In multiple bivariavable models in which steroids, csDMARDs and b/tsDMARDs were entered separately (Table 4), use of GC was confirmed to independently predict increased risk of SARS-CoV-2 infection irrespective of comorbidities, precautions taken to prevent contagion and contacts with COVID-19 cases. In contrast, the trends for higher odds of infection in csDMARDs-treated and lower odds in b/tsDMARDs-treated patients were apparently not independent from other variables. GC maintained independent association also in bivariavable models including the other classes of anti-rheumatic drugs.

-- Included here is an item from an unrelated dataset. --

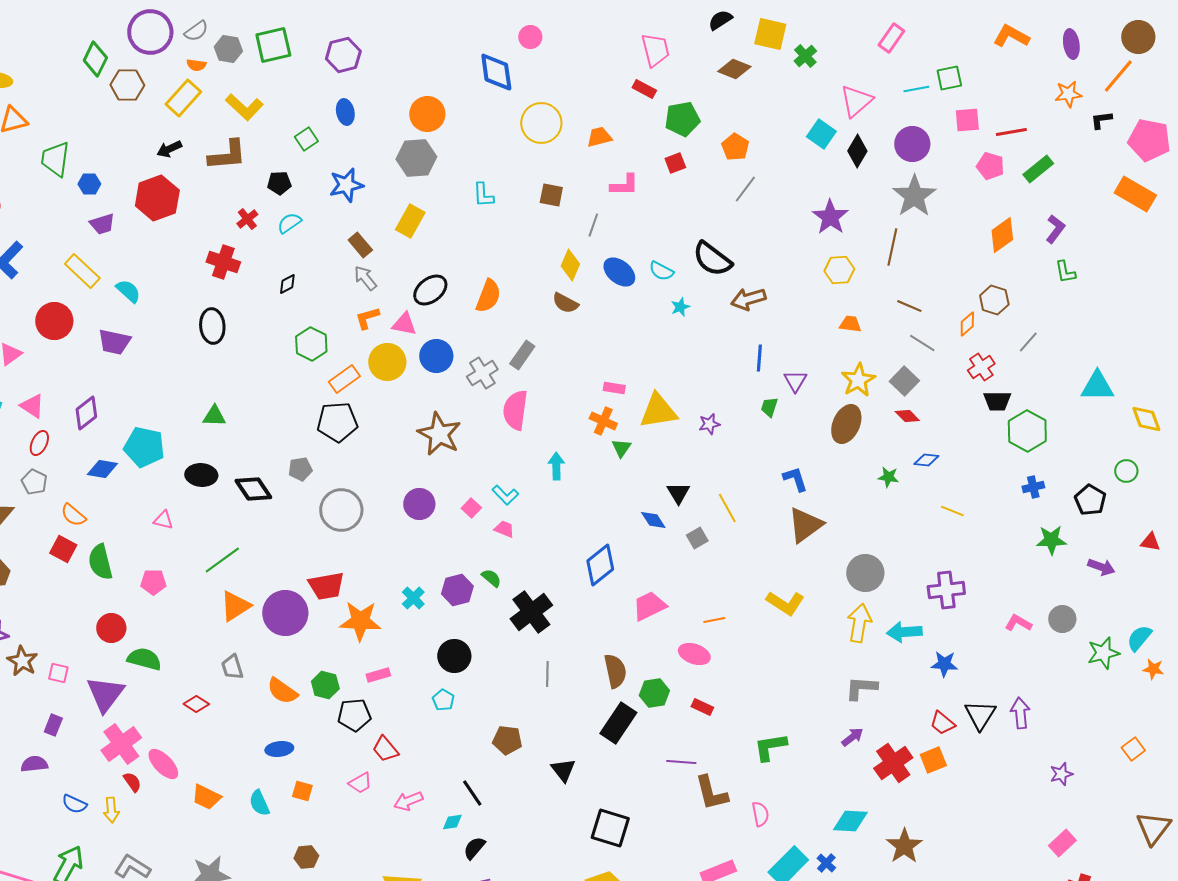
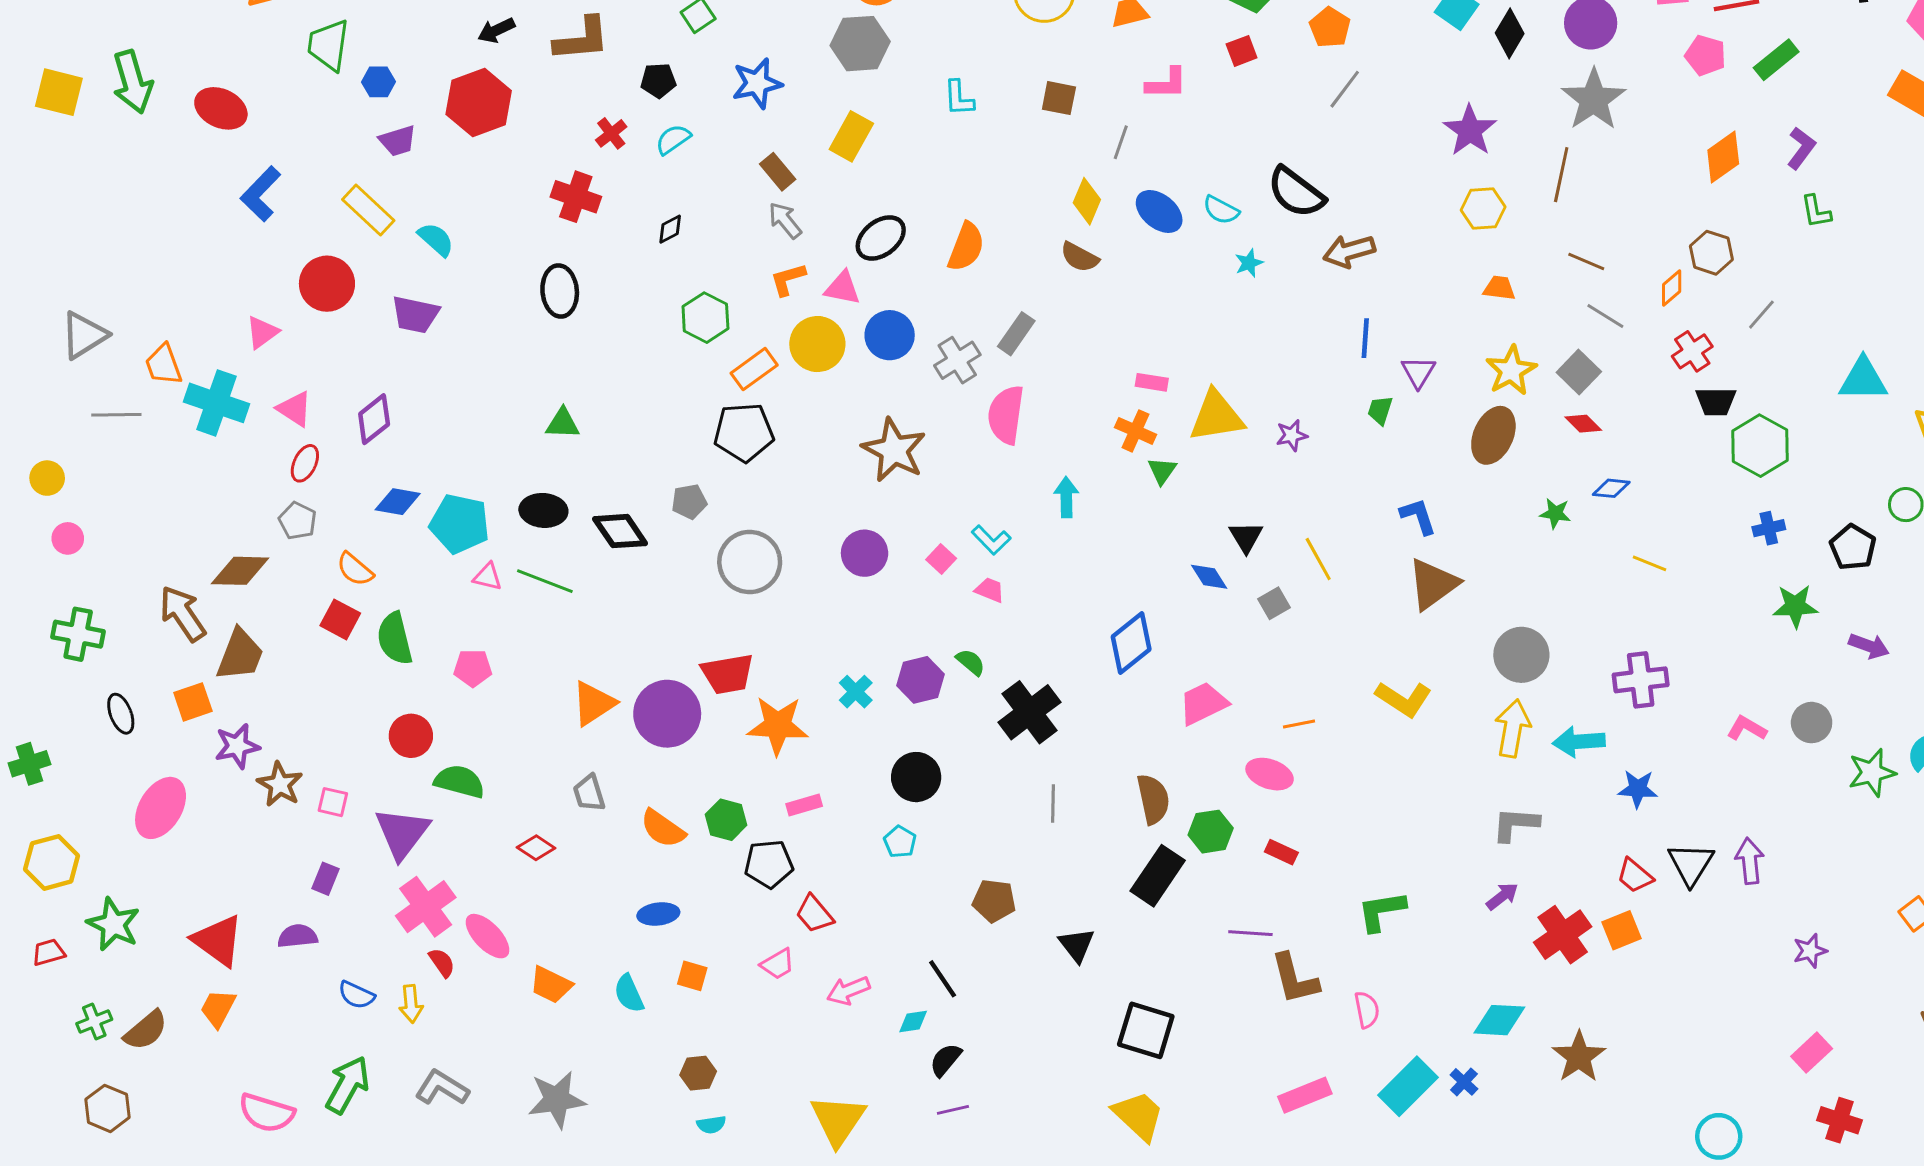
cyan pentagon: (144, 447) -> (460, 524), moved
green line: (222, 560) -> (545, 581), moved, turned 57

Highly suspicious infection
When the analysis was extended to include also highly suspicious SARS-CoV-2 infection, none of the demographic variables appeared consistently associated with the outcome. Again, the risk of SARS-CoV-2 infection appeared differently conditioned by the different classes of anti-rheumatic drugs. Patients on treatment with b/tsDMARDs were indeed significantly less affected, whilst use of GC, especially at doses ≥2.5 mg/d tended to increase the risk of infection (supplementary Table S3). No effects were seen in association with csDMARDs.
In multivariable analyses, treatment variables were confirmed as independent predictors of SARS-CoV-2 infection. In particular, use of GC emerged as a risk factor also in this setting including milder cases, whilst b/tsDMARD-treated patients less frequently developed symptoms of COVID-19. Even when forced in the model, csDMARDs did not modify the odds of infection (Table 5).
We then tested the associations of patients’ and disease characteristics with a more permissive definition of SARS-CoV-2 infection also including patients with acute respiratory symptoms in the absence of known contacts with COVID-19 cases. As shown in Supplementary Table S4, no significant predictors emerged among demographic and clinical characteristics apart from higher odds in younger patients. In contrast to confirmed and highly suspicious SARS-CoV-2 infection, none of the classes of anti-rheumatic drugs conferred increased or reduced risk. The neutral impact of GC and b/tsDMARDs was confirmed even when treatments were forced in multivariable analyses.